[Your task]: Select and reproduce each line of the listing below that bears the string "information".

[Supplied records]:
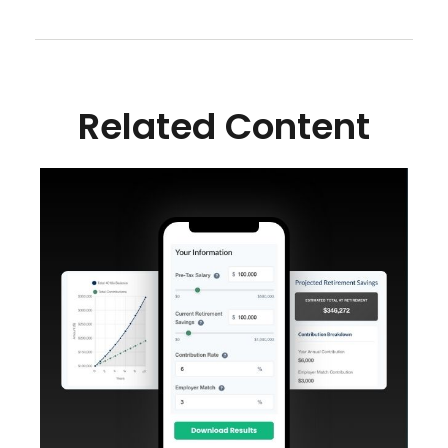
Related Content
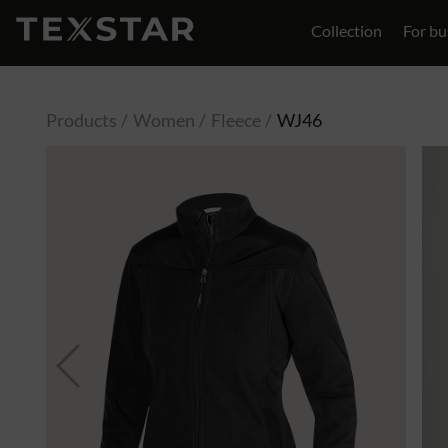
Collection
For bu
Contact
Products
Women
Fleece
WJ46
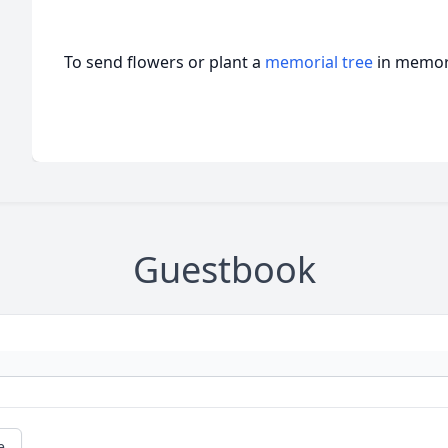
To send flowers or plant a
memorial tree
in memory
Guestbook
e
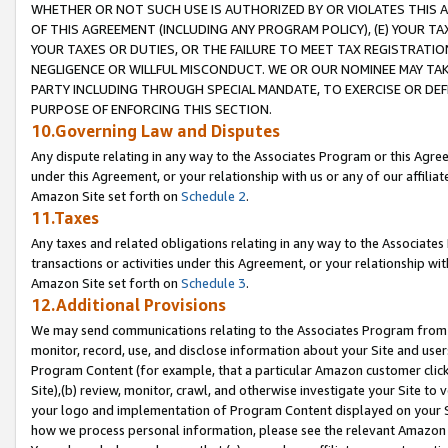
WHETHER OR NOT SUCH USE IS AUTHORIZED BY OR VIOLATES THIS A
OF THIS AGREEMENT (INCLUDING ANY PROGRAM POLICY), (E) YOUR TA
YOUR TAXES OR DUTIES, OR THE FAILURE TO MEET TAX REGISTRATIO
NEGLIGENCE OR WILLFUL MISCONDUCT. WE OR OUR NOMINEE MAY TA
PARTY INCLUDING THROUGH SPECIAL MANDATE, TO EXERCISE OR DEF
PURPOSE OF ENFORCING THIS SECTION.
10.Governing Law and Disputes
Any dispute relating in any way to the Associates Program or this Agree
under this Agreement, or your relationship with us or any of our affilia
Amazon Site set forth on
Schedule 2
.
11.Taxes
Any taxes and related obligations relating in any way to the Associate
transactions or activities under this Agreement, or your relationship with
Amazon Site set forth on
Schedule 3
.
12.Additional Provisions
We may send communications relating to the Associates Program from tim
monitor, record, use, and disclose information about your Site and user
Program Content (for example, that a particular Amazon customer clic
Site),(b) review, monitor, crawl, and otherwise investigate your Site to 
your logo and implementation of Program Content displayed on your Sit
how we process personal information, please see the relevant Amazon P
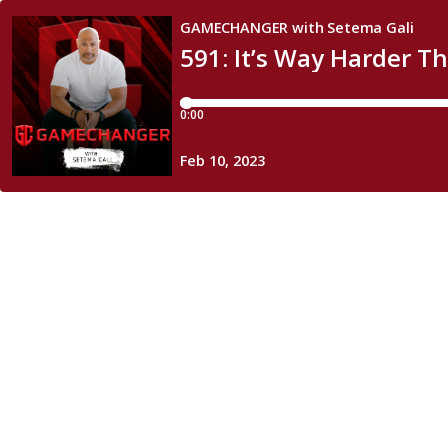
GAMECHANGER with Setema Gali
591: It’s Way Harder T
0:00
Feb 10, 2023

--

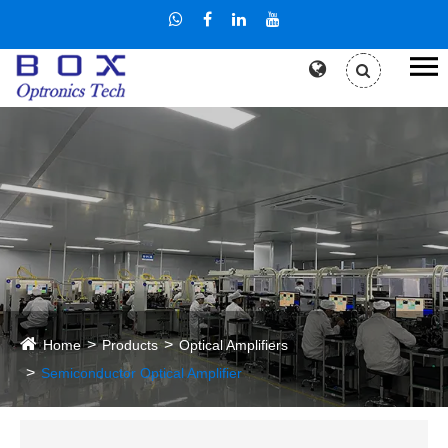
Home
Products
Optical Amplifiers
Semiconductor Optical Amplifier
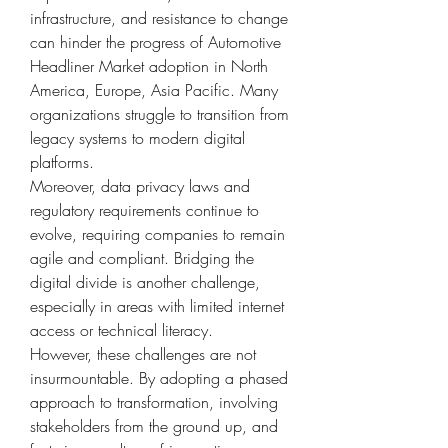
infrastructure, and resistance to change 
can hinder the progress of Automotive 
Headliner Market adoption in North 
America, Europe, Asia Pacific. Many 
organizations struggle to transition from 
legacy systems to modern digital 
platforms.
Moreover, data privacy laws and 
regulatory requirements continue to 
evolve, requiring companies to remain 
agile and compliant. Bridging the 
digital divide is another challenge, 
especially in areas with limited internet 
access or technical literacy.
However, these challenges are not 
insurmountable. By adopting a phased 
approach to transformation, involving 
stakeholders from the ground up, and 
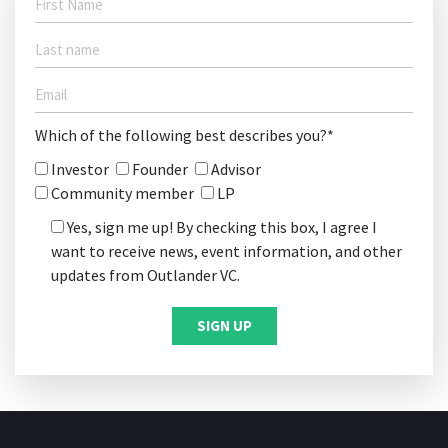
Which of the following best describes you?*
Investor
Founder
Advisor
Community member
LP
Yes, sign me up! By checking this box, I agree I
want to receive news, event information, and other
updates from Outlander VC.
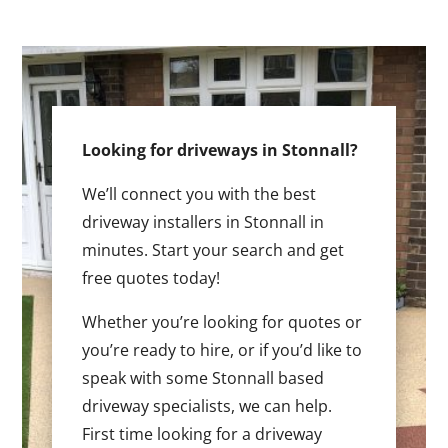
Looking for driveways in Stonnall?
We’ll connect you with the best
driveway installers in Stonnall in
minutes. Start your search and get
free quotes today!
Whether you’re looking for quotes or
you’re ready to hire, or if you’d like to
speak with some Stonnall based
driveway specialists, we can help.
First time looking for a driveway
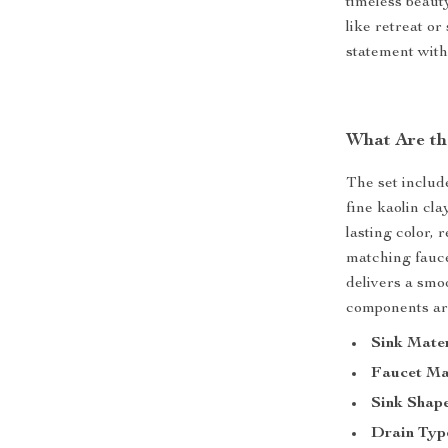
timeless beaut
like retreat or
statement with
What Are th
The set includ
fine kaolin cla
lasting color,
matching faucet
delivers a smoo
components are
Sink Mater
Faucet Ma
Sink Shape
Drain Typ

...

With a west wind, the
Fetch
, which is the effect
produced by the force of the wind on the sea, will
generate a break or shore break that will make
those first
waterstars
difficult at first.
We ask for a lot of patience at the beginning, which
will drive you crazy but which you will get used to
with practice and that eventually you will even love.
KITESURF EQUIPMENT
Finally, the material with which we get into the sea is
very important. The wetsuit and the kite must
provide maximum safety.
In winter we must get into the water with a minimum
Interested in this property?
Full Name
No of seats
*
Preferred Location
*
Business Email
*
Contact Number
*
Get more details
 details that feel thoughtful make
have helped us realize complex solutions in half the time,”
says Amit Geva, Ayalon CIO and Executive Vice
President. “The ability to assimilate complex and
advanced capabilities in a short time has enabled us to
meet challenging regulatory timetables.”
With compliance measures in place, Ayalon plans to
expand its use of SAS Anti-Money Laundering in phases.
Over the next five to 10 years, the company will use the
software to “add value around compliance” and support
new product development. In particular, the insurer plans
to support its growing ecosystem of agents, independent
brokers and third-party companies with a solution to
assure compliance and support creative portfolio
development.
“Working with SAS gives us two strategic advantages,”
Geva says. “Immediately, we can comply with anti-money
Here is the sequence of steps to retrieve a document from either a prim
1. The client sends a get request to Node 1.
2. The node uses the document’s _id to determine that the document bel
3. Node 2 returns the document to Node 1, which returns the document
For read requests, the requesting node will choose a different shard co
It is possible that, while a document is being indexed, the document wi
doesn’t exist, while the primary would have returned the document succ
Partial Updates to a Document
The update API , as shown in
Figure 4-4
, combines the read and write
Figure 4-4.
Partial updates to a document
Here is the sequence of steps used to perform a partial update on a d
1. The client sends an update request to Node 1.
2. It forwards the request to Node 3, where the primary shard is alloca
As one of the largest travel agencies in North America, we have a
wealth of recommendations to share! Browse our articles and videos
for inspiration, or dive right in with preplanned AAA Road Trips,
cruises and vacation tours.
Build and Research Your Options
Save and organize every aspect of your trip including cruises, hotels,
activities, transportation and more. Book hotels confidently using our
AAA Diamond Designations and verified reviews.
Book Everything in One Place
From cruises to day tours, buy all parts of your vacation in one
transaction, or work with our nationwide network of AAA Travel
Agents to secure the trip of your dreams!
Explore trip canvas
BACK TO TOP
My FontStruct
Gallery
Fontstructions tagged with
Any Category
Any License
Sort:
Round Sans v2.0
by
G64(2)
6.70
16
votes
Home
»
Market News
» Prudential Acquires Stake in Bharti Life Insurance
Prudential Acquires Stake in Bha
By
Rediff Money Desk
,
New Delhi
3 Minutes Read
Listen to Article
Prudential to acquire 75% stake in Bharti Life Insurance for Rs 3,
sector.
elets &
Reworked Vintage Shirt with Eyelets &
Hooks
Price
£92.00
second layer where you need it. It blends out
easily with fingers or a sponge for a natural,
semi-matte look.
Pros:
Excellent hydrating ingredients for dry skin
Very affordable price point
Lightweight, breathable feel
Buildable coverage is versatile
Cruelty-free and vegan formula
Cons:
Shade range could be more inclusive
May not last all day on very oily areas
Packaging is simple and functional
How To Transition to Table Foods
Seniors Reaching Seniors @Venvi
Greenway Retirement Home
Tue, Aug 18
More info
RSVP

[Your solution]:
monitor, record, use, and disclose information about your Site and user
how we process personal information, please see the relevant Amazon P
want to receive news, event information, and other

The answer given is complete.